Exercise: Extract from the listing each line in which the word "swiper" appears.

Source material:
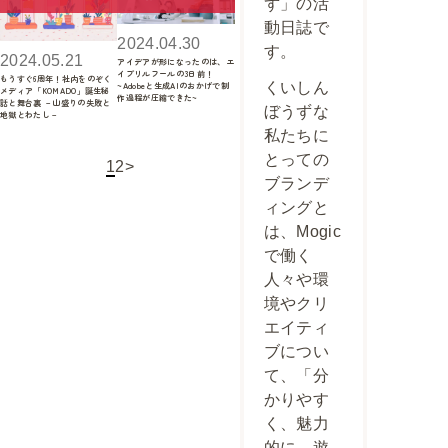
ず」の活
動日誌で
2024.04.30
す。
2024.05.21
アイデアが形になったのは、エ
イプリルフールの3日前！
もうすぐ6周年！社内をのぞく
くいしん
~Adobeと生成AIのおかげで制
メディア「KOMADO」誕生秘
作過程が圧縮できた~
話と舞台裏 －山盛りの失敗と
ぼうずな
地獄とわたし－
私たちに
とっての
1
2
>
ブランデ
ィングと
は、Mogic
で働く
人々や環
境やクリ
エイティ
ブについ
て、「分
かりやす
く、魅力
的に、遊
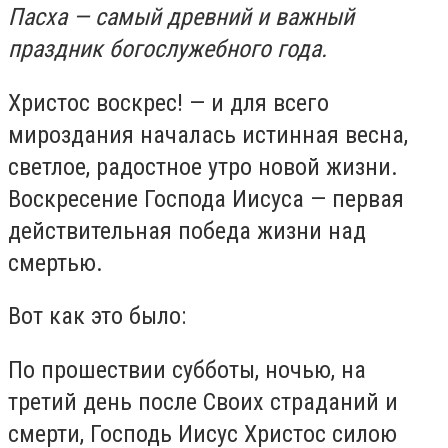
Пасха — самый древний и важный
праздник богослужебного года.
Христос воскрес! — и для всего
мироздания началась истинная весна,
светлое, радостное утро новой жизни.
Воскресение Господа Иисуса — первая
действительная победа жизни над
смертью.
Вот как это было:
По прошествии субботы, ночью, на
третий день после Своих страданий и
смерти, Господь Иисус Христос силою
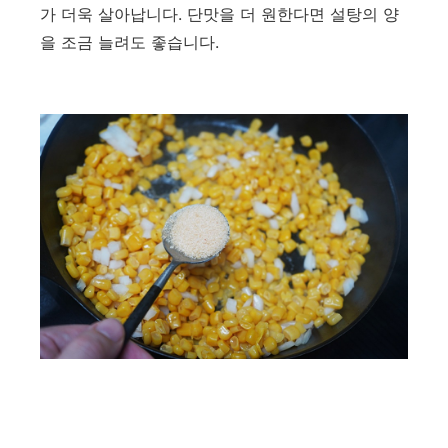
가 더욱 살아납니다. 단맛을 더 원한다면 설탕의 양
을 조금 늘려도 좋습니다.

...

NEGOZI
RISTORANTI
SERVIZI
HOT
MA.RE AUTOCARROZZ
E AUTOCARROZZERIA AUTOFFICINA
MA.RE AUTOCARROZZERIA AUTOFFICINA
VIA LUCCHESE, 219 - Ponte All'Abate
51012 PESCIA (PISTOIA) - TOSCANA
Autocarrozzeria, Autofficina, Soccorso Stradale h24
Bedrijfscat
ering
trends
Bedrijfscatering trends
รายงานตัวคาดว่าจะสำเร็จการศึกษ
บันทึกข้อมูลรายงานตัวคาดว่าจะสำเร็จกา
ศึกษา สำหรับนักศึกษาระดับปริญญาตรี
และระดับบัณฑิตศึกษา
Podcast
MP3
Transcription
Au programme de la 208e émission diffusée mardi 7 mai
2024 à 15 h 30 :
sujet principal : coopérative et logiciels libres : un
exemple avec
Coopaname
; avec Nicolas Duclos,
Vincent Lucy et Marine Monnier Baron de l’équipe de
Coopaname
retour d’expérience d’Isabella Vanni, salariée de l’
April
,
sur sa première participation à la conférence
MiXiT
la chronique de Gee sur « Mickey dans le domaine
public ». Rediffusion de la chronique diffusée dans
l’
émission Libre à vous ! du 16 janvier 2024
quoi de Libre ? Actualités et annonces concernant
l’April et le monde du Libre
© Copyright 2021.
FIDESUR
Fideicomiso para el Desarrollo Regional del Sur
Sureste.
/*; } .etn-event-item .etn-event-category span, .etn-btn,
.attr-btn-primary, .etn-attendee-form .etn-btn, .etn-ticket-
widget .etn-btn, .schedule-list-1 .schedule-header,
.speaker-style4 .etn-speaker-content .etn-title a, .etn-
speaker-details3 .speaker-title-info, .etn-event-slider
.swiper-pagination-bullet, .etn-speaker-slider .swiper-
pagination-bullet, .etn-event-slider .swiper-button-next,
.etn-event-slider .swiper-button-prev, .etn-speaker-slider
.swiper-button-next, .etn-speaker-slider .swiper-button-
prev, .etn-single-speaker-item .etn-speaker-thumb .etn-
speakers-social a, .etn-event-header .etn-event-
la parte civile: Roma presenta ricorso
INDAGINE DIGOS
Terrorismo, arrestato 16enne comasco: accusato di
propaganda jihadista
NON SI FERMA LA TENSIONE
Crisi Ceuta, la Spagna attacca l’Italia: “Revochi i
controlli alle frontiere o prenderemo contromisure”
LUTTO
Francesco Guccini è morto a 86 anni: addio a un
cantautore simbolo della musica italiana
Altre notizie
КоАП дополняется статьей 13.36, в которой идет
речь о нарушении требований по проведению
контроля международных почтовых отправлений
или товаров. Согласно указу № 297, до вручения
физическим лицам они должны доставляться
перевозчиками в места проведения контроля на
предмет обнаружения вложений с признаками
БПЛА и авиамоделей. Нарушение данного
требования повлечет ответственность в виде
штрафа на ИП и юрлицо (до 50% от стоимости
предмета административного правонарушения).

Exercise answer:
.swiper-pagination-bullet, .etn-speaker-slider .swiper-
pagination-bullet, .etn-event-slider .swiper-button-next,
.etn-event-slider .swiper-button-prev, .etn-speaker-slider
.swiper-button-next, .etn-speaker-slider .swiper-button-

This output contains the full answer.